Denali National Park is re-evaluating how it manages traffic along the park road. We will conclude a multi-year process later this summer with a management plan that will focus less on a specific number of vehicles on the road and more on ways to maintain a high quality visitor experience and not adversely change the wildlife patterns in the park. We have had substantial comment from the business community, and appreciate that guidance.

Denali is also looking at plowing the park road several more miles to the west each winter, beginning next winter. This planning process started with a request from municipal government in Fairbanks as well as the travel industry. While the decision is not final, we believe this will expand access for both visitors and Alaskans looking for expanded winter opportunities.
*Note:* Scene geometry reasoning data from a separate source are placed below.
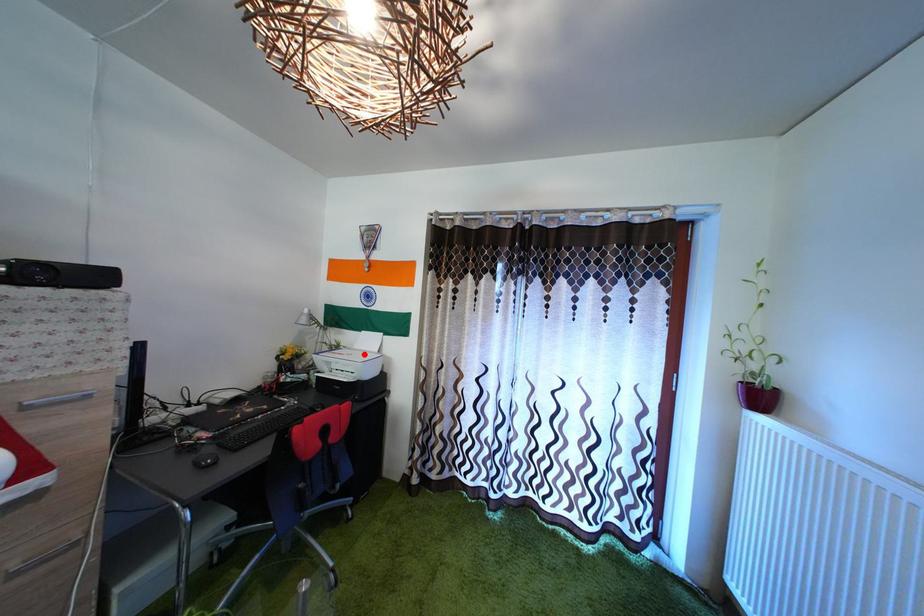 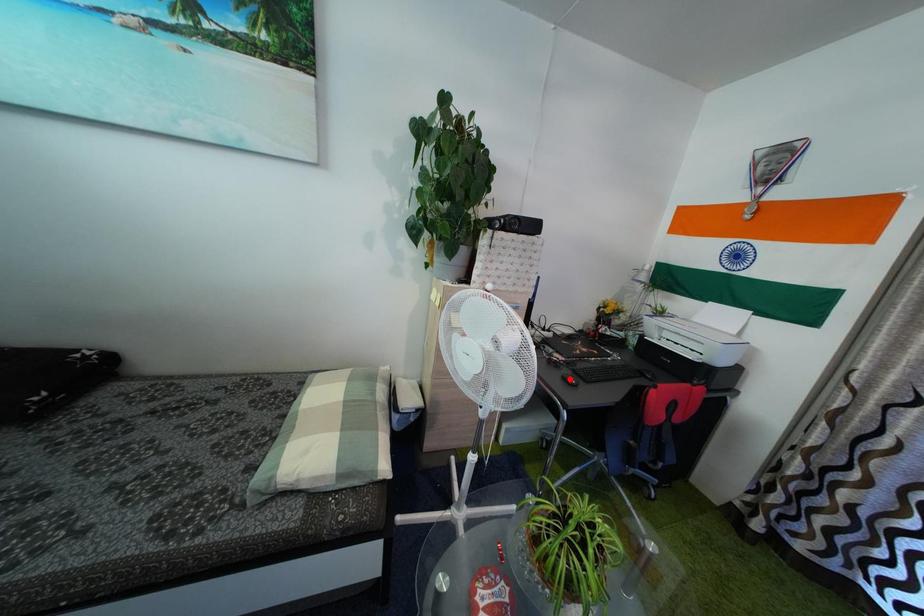 I am providing you with two images of the same scene from different viewpoints. A red point is marked on the first image and another point is marked on the second image. Is the red point in image1 aligned with the point shown in image2?

No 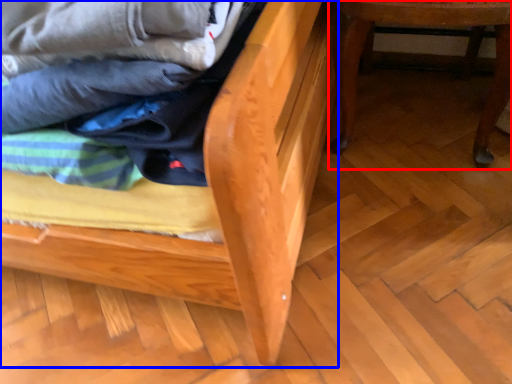 Question: Which object is further to the camera taking this photo, furniture (highlighted by a red box) or furniture (highlighted by a blue box)?

Choices:
 (A) furniture
 (B) furniture

Answer: (A) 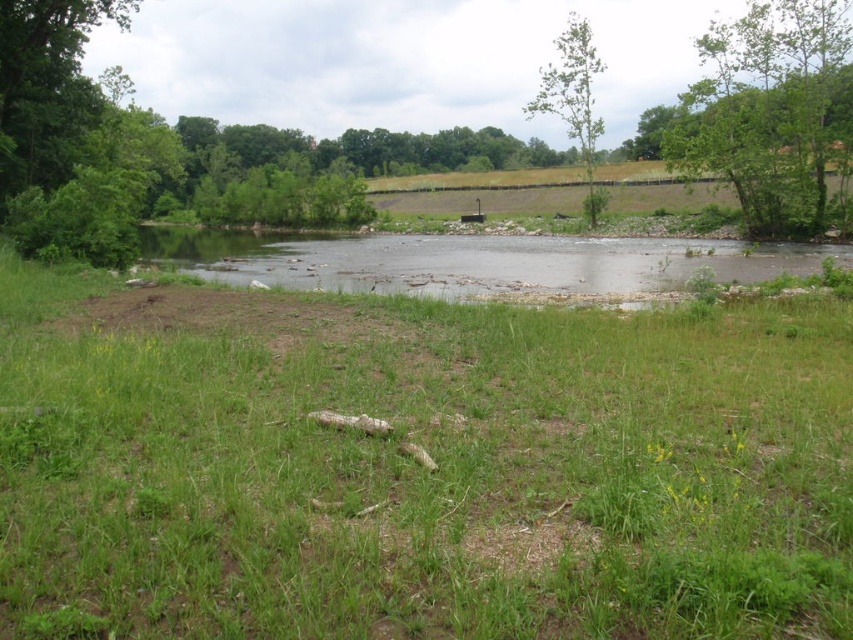 Between green leafy tree at upper right and green leafy tree at upper center, which one appears on the left side from the viewer's perspective?

green leafy tree at upper center is more to the left.

Where is `green leafy tree at upper right`? green leafy tree at upper right is located at coordinates (764, 112).

Does green grassy at center have a lesser height compared to clear water at center?

Correct, green grassy at center is not as tall as clear water at center.

Who is more distant from viewer, (277, 492) or (381, 260)?

Point (381, 260)

You are a GUI agent. You are given a task and a screenshot of the screen. Output one action in this format:
    pyautogui.click(x=<x>, y=<y>)
    Task: Click on the green grassy at center
    The image size is (853, 640).
    Given the screenshot: What is the action you would take?
    pyautogui.click(x=416, y=467)

Does green grassy at center appear over green leafy tree at upper right?

No.

Does point (421, 531) lie in front of point (798, 173)?

Yes, it is.

The image size is (853, 640). In order to click on green grassy at center in this screenshot , I will do `click(416, 467)`.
We are in mid-stream on two lawsuits regarding our jurisdiction on the Yukon River and other navigable waters. The Department of Justice represents the Park Service, and while our position has not been set out before the federal courts in detail, I can say that we believe our regulations in the area of boating safety (which parallel state regulation) and resource protection do apply on navigable waters passing through units of the National Park System. The State of Alaska and many Alaskans believe otherwise, and it is this disagreement that the courts will have the opportunity to sort out.

At the core of the NPS mission is our role in stewarding some spectacular cultural and natural resources around the country. While we have some special provisions that guide our management in Alaska, we are still part of a national system of parks. One area where we face some challenges has to do with wildlife, where the state has a role, but so too do we have responsibilities. Our legal and policy frameworks do not always align neatly, so we seek to cooperate given that the species – and many individuals – don’t understand those differences.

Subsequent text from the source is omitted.